Robust Demolition Activity Indicates Shipowners’ Willingness to Let Go of Older Tonnage
According to Clarkson Platou Hellas, “the second piece of interesting news to resurface, again something that has been openly talked about for several years, is the proposed opening of a ship recycling destination in South Africa, then plan of which is to create a Hong Kong Convention compliant ship recycling facility on its west coast. The site, to be called 34South, is intended to be located in the Saldanha Bay Industrial Development Zone, offering a location for those vessels ending their trading life in the vicinity. Reports suggest the facility will use a ship lifting system, ensuring that vessels are decommissioned in an environmentally safe manner compared to the beaching method widely used elsewhere. It will be interesting to see whether this new plan does actually materialise or if it is just another flash in the pan idea as seen in the past”, the shipbroker concluded.
Meanwhile, in a separate note, Allied Shipbroking said that “activity this past week was not so impressive compared to the overall activity we have been witnessing of late, but remained robust, while we do expect to remain at close to these levels for the final few months of the year. In Bangladesh, the rumors regarding a potential cartel taking shape amongst domestic breakers seems to have materialized, with breakers in the country wishing to avoid any further rally in offered prices taking shape right now. However, it is important to remember that the last time such an agreement was made in the country, it was dissolved relatively quickly due to the increased competition that emerged from other Indian Sub-Continent destinations. In India, activity seems to have started to follow a declining path due to weaker steel plate prices and concerns over the COVID-19 situation in the country that could potentially lead to a second lockdown taking place relatively soon. Finally, the ramp up noted in Pakistan as of late seems to still hold some steam, as interest remains vivid in the country. However, the available slots have been limited due to the previous spike in activity, trimming as such the number of fresh enquiries”.

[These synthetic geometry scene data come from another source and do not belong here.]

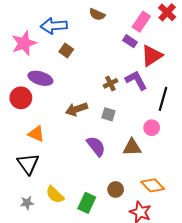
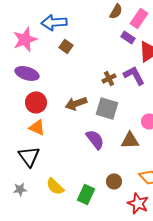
brown semicircle: (97, 14) -> (116, 11), moved, turned -84
purple ellipse: (40, 78) -> (27, 73), moved
red circle: (21, 98) -> (36, 102), moved
gray square: (108, 114) -> (107, 108), size x1.6
gray star: (27, 203) -> (20, 189), moved

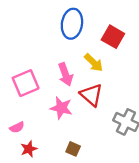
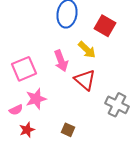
pink star: (61, 108) -> (36, 99), moved, turned -30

In a separate report this past week, GMS (http://www.gmsinc.net/), the world’s leading cash buyer of ships, said that “the prominent news this week centered on the formation of yet another cartel in Bangladesh, which is another attempt by a handful of powerful local Recyclers to try and secure vessels at controlled, below market prices. Every few years, we see these attempts being made. Yet, all this does is reduce the competitiveness of the Bangladeshi market and the fallacy of it all sees the cartel break up in a very short period of time (within days, if not a few short weeks). Furthermore, with Pakistan and India remaining competitive, there is every chance that Bangladeshi buyers will likely lose any and all market tonnage to their sub-continent neighbors. Several VLOC sales in recent weeks have reportedly been concluded to Pakistani and Bangladeshi End Buyers and a majority of the most capable (in terms of L/C limits) and keen End Buyers are starting to (if not already) fill their plots with large LDT tonnage once again. India remains the HKC green destination of choice (with almost 80 HKC approved yards with NK, Rina, LR classification societies) and there is now a trickle of green deals every week to consider – especially as container candidates start to slow from many of the major liner owners amidst an uptick in charter rates.
Finally, key Turkish fundamentals recorded declines this week resulting in levels for ships slipping marginally”, GMS concluded.